When it comes to judging a Ryder Cup captain, the heavy lifting usually gets done by intangible pulleys and levers. You get rated on stuff like the chemistry you were able to create and how well your partnerships gelled and all that jazz. Truth is, most of it is bunk. We presume it matters but nobody really knows for sure.
This time around, however, there are numbers that tell a very specific tale of what went right for Thomas Bjorn here this week and what went wrong for Jim Furyk. The captain's picks on the European side contributed nine-and-a-half points to the final total. Their counterparts on the American side could only manage a paltry two.
It meant that Bjorn’s picks outscored Furyk’s by seven and a half points, which was ultimately the margin of victory. We can talk all night about captains getting too much credit for victories and two much blame for defeats but in this specific case, the numbers do it for us.
When Alex Noren’s putt finally dropped on the 18th to close out his singles match against Bryson DeChambeau, it meant that three of the four American picks finished the week having lost every match they played. It was the worst ever performance by a group of picks, with only rookie Tony Finau’s two points from three matches to show for it.
And it wasn’t as if this was some sort of statistical quirk. That singles match with Noren was the only time all week that DeChambeau, Tiger Woods or Phil Mickelson so much as forced a match to the final green. They had no hard-luck stories, no matches that got away from them on a cruel bounce or a horse-shoed putt. They came, they saw, they stank.
By contrast, all four of Bjorn's picks counted. Henrik Stenson won all three of his matches, Sergio Garcia won three out of four, Ian Poulter put up two points and Paul Casey came in with one and a half. Stenson, Poulter and Garcia all posted a win in the singles, Casey ground out a half against Brooks Koepka in arguably the best match of the day and certainly the toughest.
The irony is that Bjorn took way more heat in the build-up for his picks than Furyk did. Stenson was injured, Casey had turned his back on the tour and Garcia couldn’t hit the ball out of his way. Poulter will be on the team for as long as he can lace up his golf shoes but overall it had an unimaginative feel to it. And yet who is banging the drum for Matt Wallace now?
“He wasn’t a bad pick, was he?” said Bjorn – fairly pointedly – of Garcia afterwards.
“I promised you three, I got you three,” Garcia beamed.
“Look,” Bjorn continued, “I think Sergio’s Ryder Cup story is a whole thing by itself. He’s very much at the centre of what we do – I’ve been saying this all the time. He walks into the room and he’s right in the middle of everything. All of these guys understand each other. All of these guys push each other forward.

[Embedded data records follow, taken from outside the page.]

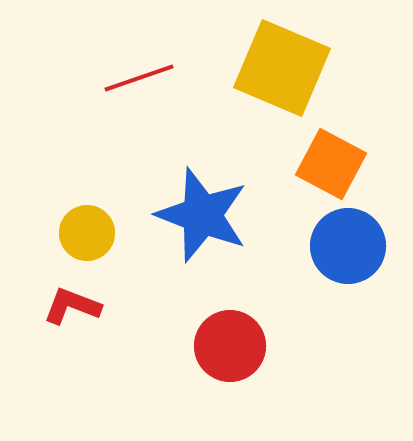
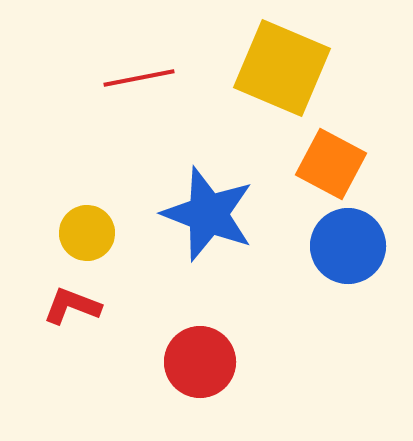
red line: rotated 8 degrees clockwise
blue star: moved 6 px right, 1 px up
red circle: moved 30 px left, 16 px down
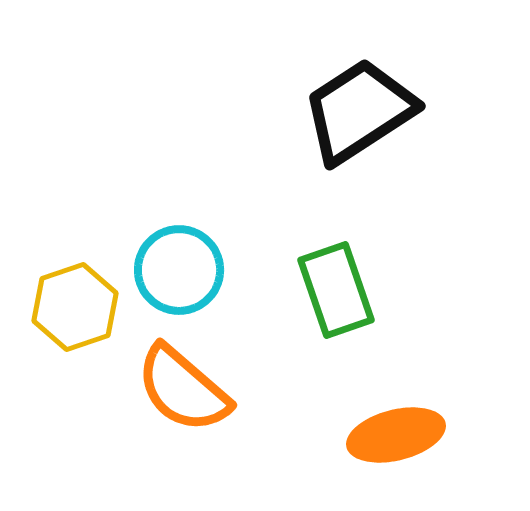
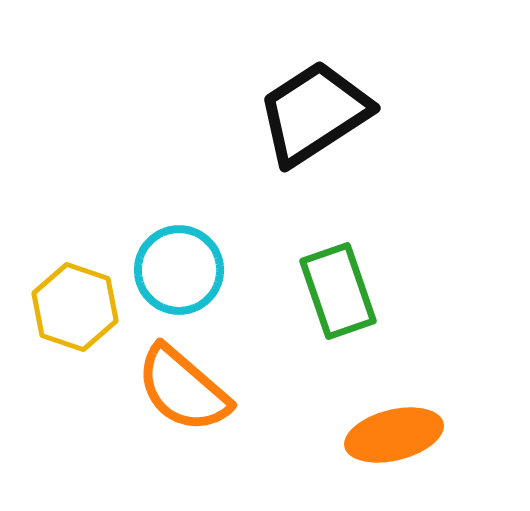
black trapezoid: moved 45 px left, 2 px down
green rectangle: moved 2 px right, 1 px down
yellow hexagon: rotated 22 degrees counterclockwise
orange ellipse: moved 2 px left
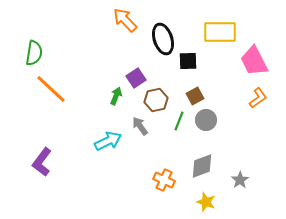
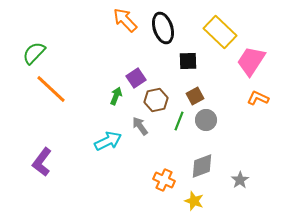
yellow rectangle: rotated 44 degrees clockwise
black ellipse: moved 11 px up
green semicircle: rotated 145 degrees counterclockwise
pink trapezoid: moved 3 px left; rotated 60 degrees clockwise
orange L-shape: rotated 120 degrees counterclockwise
yellow star: moved 12 px left, 1 px up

“I’m not very good at adding up but I’m sure if I put these numbers together, they made the difference. I think I got it right.
“They have been fantastic. They bring more than they do out on the golf course. They have been fantastic this week on the course but in the team room, they bring experience. They bring the understanding. It’s those guys who sat last night and made sure that everyone was in the right frame of mind because they have done it so many times before.”
The contrast with Mickelson and Woods on the other side could hardly have been more pronounced. The two old stagers in the US team were a dead weight all week, not only playing like drains but conveying none of the lust for battle that Garcia and the rest did on the European side.
Mickelson spent most of the week on the range, trying and failing to dig his game out of the dirt. Woods a walking cadaver at times, clearly washed out by the intense end to his summer. Even his performance in the press conference afterwards lacked wattage – he barely raised his voice above a mumble when asked for his reflections on the week.
“Well, we obviously didn’t win the cup,” Woods said. “We didn’t execute like we had planned. For me personally, I went 0-4. Obviously very disappointing. Those are four points that aren’t going towards our side. It’s going towards their side. To have a Ryder Cup end that way, for me personally, it doesn’t feel very good because I didn’t help my team-mates earn any points.
“For me, it’s been a lot of golf in a short period of time. I’ll have a better understanding of what my training needs to be for next year so that I can certainly endure the entire season. Because this year was very much up in the air as to how much I would play or even if I would play at all.”
In the end, they may have been better off had he not played at all. They certainly wouldn’t have been worse.